*Problem to work on*.
Return, from the data below, each line that contains the word "executed".

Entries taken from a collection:
====

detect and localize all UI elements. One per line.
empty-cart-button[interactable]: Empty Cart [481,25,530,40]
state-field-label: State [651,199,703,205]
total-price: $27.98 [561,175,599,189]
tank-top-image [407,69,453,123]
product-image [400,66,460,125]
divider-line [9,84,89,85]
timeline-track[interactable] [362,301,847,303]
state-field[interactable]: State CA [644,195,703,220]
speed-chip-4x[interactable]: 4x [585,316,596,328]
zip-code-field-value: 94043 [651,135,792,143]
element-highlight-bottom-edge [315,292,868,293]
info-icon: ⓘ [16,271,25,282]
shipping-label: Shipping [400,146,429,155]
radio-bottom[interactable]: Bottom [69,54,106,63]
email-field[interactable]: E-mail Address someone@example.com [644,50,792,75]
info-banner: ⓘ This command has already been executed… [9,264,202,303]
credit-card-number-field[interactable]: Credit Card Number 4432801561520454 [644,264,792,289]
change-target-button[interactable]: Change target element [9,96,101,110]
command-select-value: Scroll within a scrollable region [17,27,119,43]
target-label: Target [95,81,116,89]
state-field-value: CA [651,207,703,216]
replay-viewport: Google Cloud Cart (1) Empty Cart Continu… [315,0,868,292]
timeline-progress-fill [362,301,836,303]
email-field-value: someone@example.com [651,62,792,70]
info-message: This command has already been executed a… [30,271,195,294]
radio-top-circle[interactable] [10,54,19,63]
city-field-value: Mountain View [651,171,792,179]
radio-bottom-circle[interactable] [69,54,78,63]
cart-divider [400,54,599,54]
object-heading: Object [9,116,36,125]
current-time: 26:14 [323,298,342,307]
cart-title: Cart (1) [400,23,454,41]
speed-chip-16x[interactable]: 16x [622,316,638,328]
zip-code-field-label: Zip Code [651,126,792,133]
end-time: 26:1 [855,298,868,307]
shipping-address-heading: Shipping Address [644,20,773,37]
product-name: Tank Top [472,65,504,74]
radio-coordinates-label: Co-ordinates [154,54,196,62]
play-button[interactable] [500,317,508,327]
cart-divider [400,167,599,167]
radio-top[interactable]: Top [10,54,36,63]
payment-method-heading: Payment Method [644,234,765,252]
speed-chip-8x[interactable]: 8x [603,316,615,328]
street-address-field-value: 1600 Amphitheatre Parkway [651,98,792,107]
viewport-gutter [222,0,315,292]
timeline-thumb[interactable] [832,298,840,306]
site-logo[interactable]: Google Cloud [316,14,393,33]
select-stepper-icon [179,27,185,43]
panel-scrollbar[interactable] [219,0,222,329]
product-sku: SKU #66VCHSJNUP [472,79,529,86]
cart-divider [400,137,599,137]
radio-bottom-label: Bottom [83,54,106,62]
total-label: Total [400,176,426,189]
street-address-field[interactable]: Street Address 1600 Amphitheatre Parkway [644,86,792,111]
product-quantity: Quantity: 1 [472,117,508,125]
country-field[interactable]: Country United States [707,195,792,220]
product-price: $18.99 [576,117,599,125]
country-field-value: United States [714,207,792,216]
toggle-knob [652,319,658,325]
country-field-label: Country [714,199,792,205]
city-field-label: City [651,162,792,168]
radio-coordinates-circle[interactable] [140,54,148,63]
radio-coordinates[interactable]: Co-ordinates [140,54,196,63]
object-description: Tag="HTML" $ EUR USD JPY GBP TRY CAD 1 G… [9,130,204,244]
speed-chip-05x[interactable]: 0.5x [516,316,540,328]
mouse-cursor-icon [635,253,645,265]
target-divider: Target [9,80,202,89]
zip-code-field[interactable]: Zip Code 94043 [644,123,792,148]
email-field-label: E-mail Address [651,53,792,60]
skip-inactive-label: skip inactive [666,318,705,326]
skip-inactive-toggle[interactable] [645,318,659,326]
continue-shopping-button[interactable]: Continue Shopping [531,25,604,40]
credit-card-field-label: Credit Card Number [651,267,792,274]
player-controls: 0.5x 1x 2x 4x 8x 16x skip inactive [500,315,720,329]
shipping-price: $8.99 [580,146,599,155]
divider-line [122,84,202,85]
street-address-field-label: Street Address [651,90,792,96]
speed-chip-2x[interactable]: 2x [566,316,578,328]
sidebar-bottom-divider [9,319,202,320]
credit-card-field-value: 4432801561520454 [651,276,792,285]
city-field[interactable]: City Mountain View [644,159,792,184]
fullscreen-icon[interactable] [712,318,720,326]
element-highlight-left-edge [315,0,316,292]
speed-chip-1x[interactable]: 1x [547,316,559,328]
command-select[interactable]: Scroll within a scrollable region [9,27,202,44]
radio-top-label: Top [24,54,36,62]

====

*Solution*.
info-banner: ⓘ This command has already been executed… [9,264,202,303]
info-message: This command has already been executed a… [30,271,195,294]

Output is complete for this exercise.